Nautilus Array Targets Astrometric Reflex Motion for First Scalable Exomoon Survey
Wagner and colleagues present a concrete observing strategy that leverages the Nautilus Space Observatory's scalable telescope array to detect exomoons via long-baseline astrometry. The method targets the most favorable imaged planets first and scales with array size, offering the first realistic path to a statistical sample. Key uncertainties center on achieved astrometric precision and required integration time.
The paper outlines a staged campaign that begins with one or two apertures monitoring the closest imaged planets such as those around epsilon Indi or 51 Eri. Astrometric signals from moons grow linearly with moon mass and semimajor axis while falling with system distance, so the nearest, lowest-mass planets are optimal.
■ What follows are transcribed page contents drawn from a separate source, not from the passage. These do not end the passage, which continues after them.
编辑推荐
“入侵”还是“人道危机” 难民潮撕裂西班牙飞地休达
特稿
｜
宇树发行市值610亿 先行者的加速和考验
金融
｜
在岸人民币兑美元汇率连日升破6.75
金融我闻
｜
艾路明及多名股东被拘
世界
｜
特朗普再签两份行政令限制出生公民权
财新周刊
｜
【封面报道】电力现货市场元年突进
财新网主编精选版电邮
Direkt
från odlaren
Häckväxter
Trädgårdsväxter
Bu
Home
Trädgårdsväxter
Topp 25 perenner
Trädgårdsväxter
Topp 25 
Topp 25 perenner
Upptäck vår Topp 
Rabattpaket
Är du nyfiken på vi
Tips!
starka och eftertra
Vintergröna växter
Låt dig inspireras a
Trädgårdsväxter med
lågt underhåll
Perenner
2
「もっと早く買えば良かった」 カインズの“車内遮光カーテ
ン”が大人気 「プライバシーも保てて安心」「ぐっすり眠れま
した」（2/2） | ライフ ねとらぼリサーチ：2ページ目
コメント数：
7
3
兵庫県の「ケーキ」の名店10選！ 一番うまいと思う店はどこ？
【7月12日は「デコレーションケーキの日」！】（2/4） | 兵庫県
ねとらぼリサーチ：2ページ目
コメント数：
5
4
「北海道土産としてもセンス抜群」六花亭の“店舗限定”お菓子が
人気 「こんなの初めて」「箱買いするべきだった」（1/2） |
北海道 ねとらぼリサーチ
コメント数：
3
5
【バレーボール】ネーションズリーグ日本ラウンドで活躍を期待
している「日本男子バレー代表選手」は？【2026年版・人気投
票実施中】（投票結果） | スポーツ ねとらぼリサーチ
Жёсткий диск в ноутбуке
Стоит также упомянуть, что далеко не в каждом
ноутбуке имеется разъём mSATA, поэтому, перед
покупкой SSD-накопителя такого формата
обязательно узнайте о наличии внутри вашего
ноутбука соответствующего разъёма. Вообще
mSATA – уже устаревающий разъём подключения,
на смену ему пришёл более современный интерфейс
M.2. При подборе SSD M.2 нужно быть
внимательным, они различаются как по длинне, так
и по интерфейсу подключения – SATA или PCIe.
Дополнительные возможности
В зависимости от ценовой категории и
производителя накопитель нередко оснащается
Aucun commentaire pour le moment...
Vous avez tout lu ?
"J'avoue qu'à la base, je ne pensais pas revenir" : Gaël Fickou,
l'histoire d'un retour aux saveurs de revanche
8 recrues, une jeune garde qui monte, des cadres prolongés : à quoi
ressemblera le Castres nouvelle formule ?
Continuous monitoring over multiple orbital periods distinguishes the planetary wobble from stellar activity and proper motion. Simulations cited in the work indicate that a 0.3 microarcsecond noise floor suffices for sub-Earth-mass detections at 5-10 pc.
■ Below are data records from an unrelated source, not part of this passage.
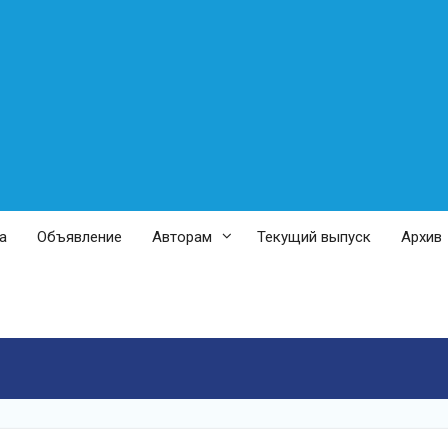
а
Объявление
Авторам
Текущий выпуск
Архив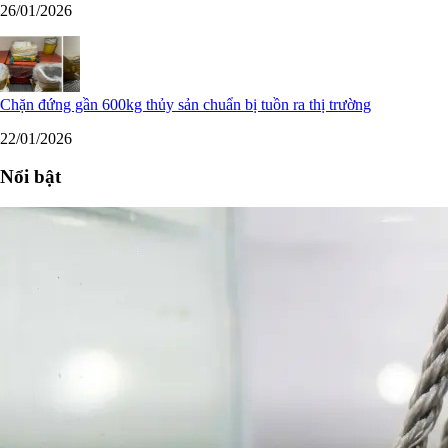
26/01/2026
Chặn đứng gần 600kg thủy sản chuẩn bị tuồn ra thị trường
22/01/2026
Nổi bật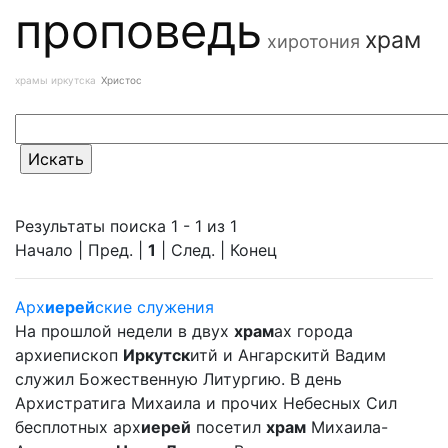
проповедь
храм
хиротония
храмы иркутска
Христос
Результаты поиска 1 - 1 из 1
Начало | Пред. |
1
| След. | Конец
Арх
иерей
ские служения
На прошлой недели в двух
храм
ах города
архиепископ
Иркутск
итй и Ангарскитй Вадим
служил Божественную Литургию. В день
Архистратига Михаила и прочих Небесных Сил
бесплотных арх
иерей
посетил
храм
Михаила-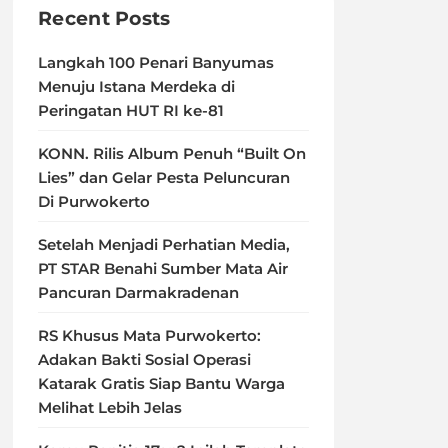
Recent Posts
Langkah 100 Penari Banyumas
Menuju Istana Merdeka di
Peringatan HUT RI ke-81
KONN. Rilis Album Penuh “Built On
Lies” dan Gelar Pesta Peluncuran
Di Purwokerto
Setelah Menjadi Perhatian Media,
PT STAR Benahi Sumber Mata Air
Pancuran Darmakradenan
RS Khusus Mata Purwokerto:
Adakan Bakti Sosial Operasi
Katarak Gratis Siap Bantu Warga
Melihat Lebih Jelas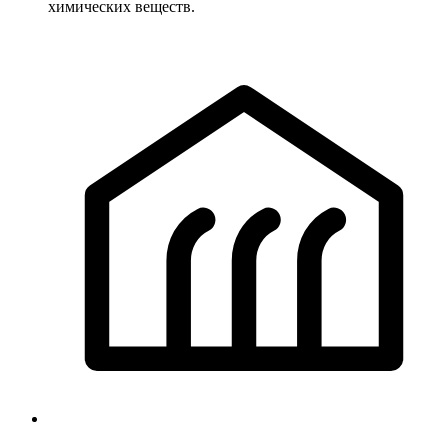
химических веществ.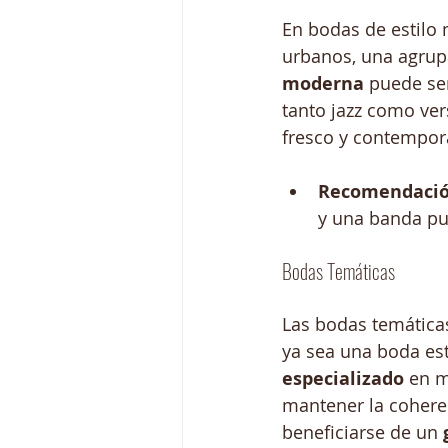
En bodas de estilo
urbanos, una agru
moderna
 puede se
tanto jazz como ve
fresco y contemporá
Recomendació
y una banda pue
Bodas Temáticas
Las bodas temática
ya sea una boda esti
especializado
 en m
mantener la coheren
beneficiarse de un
Nautilus's modular design directly addresses the main barrier identified in earlier astrometric studies: the requirement for years-long, high-cadence observations that cannot be scheduled on shared facilities. This approach complements transit and radial-velocity methods, which lose sensitivity for wide orbits, and extends demographic coverage to moons around planets already characterized by high-contrast imaging. Synergy with a starshade for Earth-like planets around the same stars creates a unified nearby-system survey architecture.
The principal limitation remains the current absence of demonstrated 0.1 microarcsecond astrometric performance on space-based arrays; ground-based adaptive-optics results have not yet bridged this gap. Full validation will require on-sky demonstration during the initial Nautilus phase. A successful pilot would justify expanding the array while parallel high-contrast spectroscopy constrains moon-host planet masses and atmospheres.
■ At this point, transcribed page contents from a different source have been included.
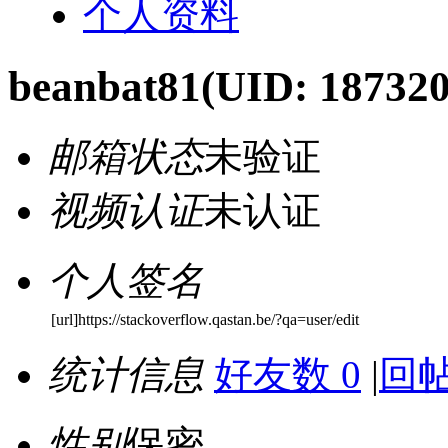
个人资料
beanbat81
(UID: 187320
邮箱状态
未验证
视频认证
未认证
个人签名
[url]https://stackoverflow.qastan.be/?qa=user/edit
统计信息
好友数 0
|
回帖
性别
保密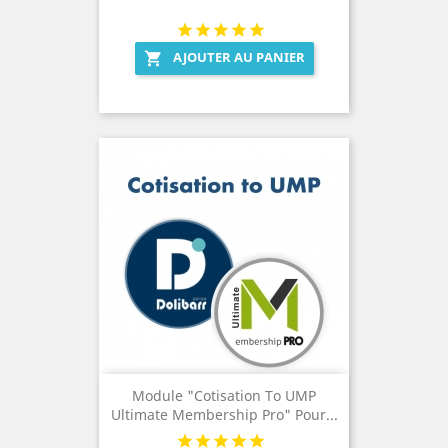
AJOUTER AU PANIER

Module "Cotisation To UMP
Ultimate Membership Pro" Pour...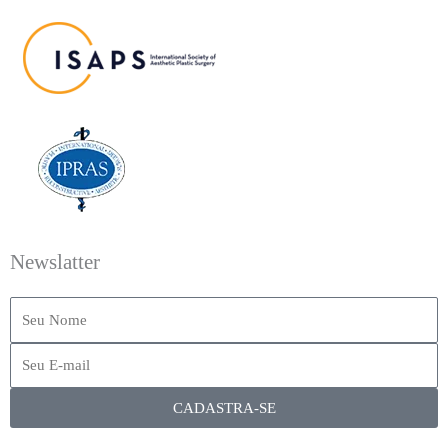
Newslatter
CADASTRA-SE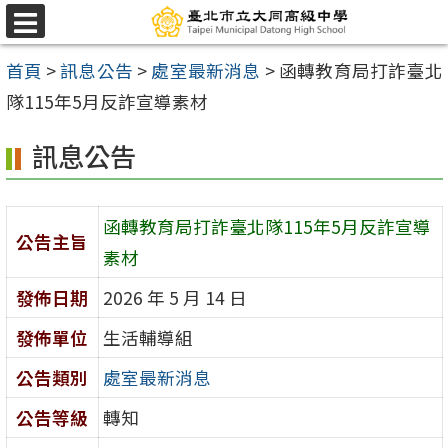
跳
選
至
單
首頁
>
訊息公告
>
處室最新消息
>
函轉教育局打詐臺北
主
隊115年5月反詐宣導素材
要
內
訊息公告
容
區
函轉教育局打詐臺北隊115年5月反詐宣導
公告主旨
素材
發佈日期
2026 年 5 月 14 日
發佈單位
生活輔導組
公告類別
處室最新消息
公告等級
轉知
Next steps include refining target lists from ongoing direct-imaging surveys and integrating moon-induced photocenter jitter into existing Nautilus yield simulations. The architecture thereby converts an opportunistic search into a systematic demographic probe.
Wagner: At least one >0.5 Earth-mass exomoon candidate recovered within 4 years after Nautilus phase-1 operations begin if single-epoch precision reaches 0.2 microarcsec.